Selbsttäuschung vermeiden – ich meine, wenn Ihnen in einer solchen (zugegeben etwas überspitzt dargestellten) Situation wirklich danach ist, vor Glück zu schreien, dann herzlichen Glückwunsch. Niemand muss trauern und vor Elend weinen, nur weil das in einer solchen Lage normalerweise von einem erwartet wird. Dann geht es für Sie definitiv schneller wieder bergauf als bei anderen.

 

Aber sehr oft stimmt das einfach nicht.

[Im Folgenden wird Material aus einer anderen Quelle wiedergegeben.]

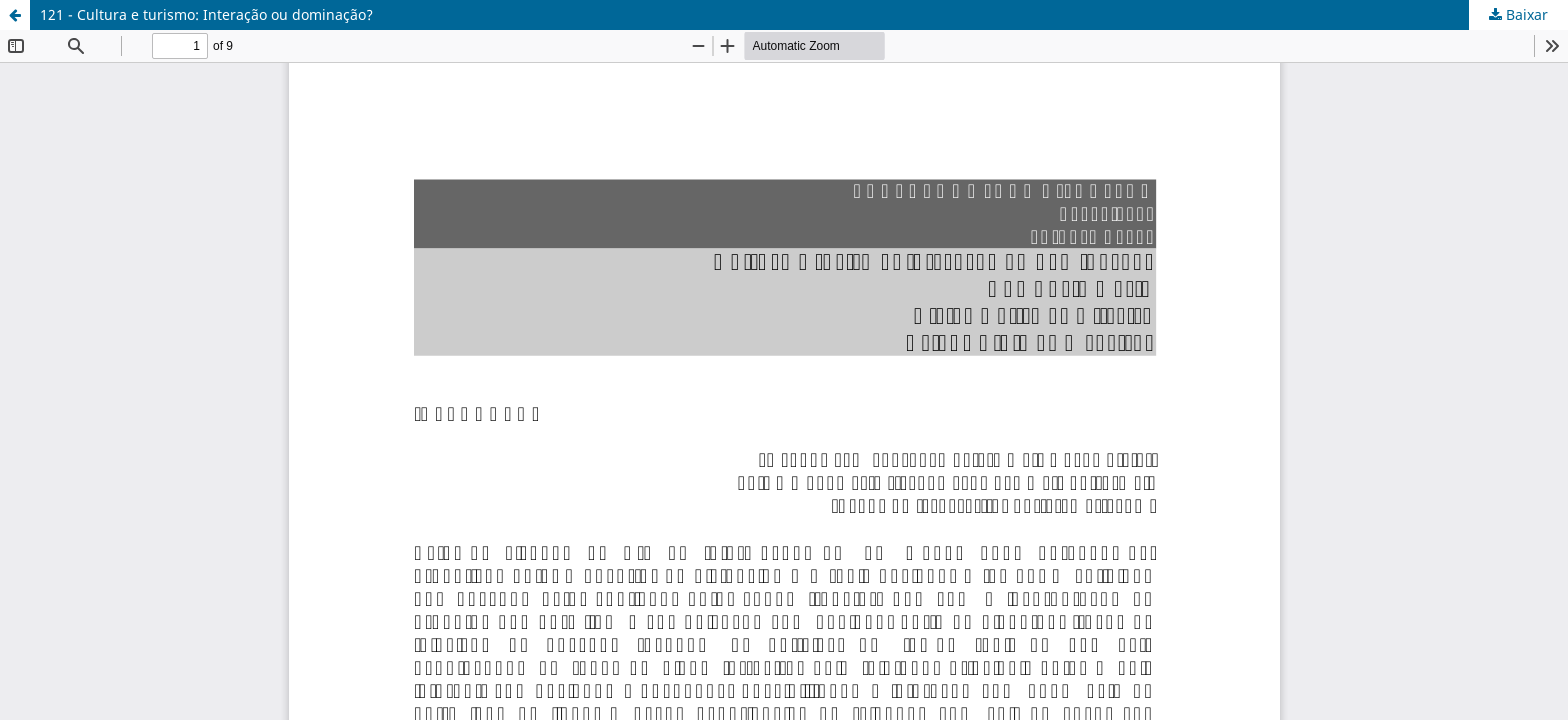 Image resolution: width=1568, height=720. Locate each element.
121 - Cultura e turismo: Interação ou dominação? (206, 14)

In den allermeisten Fällen werden Sie sich in solchen Fällen schlecht fühlen, traurig, frustriert, wütend oder was auch immer. Und tatsächlich steht das schon in der Tora: Es gibt eine Zeit des Lachens und eine Zeit des Weinens, eine Zeit zu lieben und eine Zeit zu hassen usw.

 

Positiv denken heißt, sich dessen bewusst zu sein. Niemand ist immer gut drauf. Positive und negative Gefühlszustände sind zwei Seiten derselben Medaille. Das eine bedingt das andere. Ein Mensch mit einer positiven Grundeinstellung nimmt sich die Zeit, die er braucht, um das Geschehene zu verarbeiten, zu trauern, wütend zu sein – in dem Bewusstsein, dass es danach weitergeht, dass die Zeit kommt, wieder nach vorne zu schauen und den Rest des Lebens anzugehen.

 

Sich selbst zu belügen ist sowieso komplett sinnlos. Stellen Sie sich die oben geschilderte Szene noch einmal vor, wie sie sich über die positiven Aspekte der Kündigung und der neu gewonnenen Freiheit nach außen hin freuen, während Ihr Herz trauert. Raten Sie mal, was Ihr Unterbewusstsein wirklich registriert, Ihre wahren Gefühle oder Ihr Schauspiel?

 

Das Negative ist Teil unseres Lebens. Bei geschäftlichen Aktivitäten spricht die Statistik sogar klar gegen Sie. Die meisten Geschäftsgründungen scheitern innerhalb der ersten Jahre. Ein Großteil der Partnerschaften geht wieder auseinander oder endet unglücklich. Nur eine kleine Minderheit hat heute noch den gleichen Job wie vor 10 oder 20 Jahren. Die Wahrscheinlichkeit, dass Ihnen solche Dinge passieren ist überdimensional groß. Solche zunächst negativen Ereignisse gehören zu unserem Leben einfach dazu und meines Wissens wurde noch keiner davon verschont, der sich nicht gleich nach der Pubertät einmauern ließ.

 

Positiv denken heißt zu wissen, dass es weitergeht!